Contingent Consideration

Last updated: March 22, 2024

What Does Contingent Consideration Mean?

Contingent consideration is the amount paid by the acquirer of a target company to the former owners of said company in case of the occurrence of certain future events. The exact events and their terms are outlined in the acquisition agreement entered into by both parties at the time of signing.


Divestopedia Explains Contingent Consideration

Contingent consideration, commonly known as earn-outs, is a common practice in mergers and acquisitions (M&A) deals as it helps to get the buyer and seller on the same page when it comes to valuation. The contingent consideration is paid over single or multiple periods and is often calculated based on many financial metrics such as revenue; gross profit; earnings before interest, taxes, depreciation and amortization (EBITDA); and profit before tax (PBT). In some specific industries, like pharmaceuticals, non-financial metrics are also used for calculating contingent consideration and these metrics include clinical trials, employee and customer retention targets, and development of software or other research and development (R&D) strategies.

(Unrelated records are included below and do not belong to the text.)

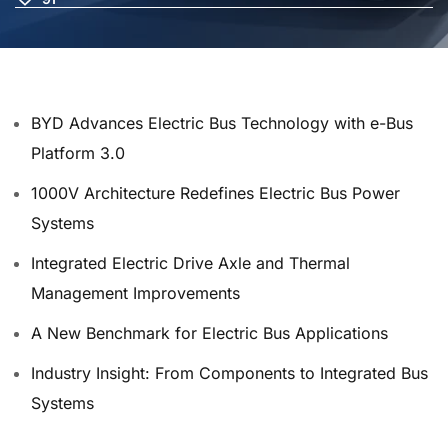
BYD Advances Electric Bus Technology with e-Bus
Platform 3.0
1000V Architecture Redefines Electric Bus Power
Systems
Integrated Electric Drive Axle and Thermal
Management Improvements
A New Benchmark for Electric Bus Applications
Industry Insight: From Components to Integrated Bus
Systems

The stipulated contingent consideration is paid either by cash or equity shares. However, a general rule is that contingent considerations that are settled by equity have more complex valuation when compared to contingent considerations that are paid by cash. In both cases, though, it is calculated based on the fair value and this value depends on the share price prevalent on the date of acquisition.

Many methods are used to calculate the value of contingent consideration: some of the more popular ones are discounted cash flow (DCF) and, the more complex, Monte Carlo simulation. The exact type of valuation will depend on the payout structure and the financial arrangements to make these payments. Besides the valuation method, contingent consideration also depends on the approach taken by both the buyer and seller.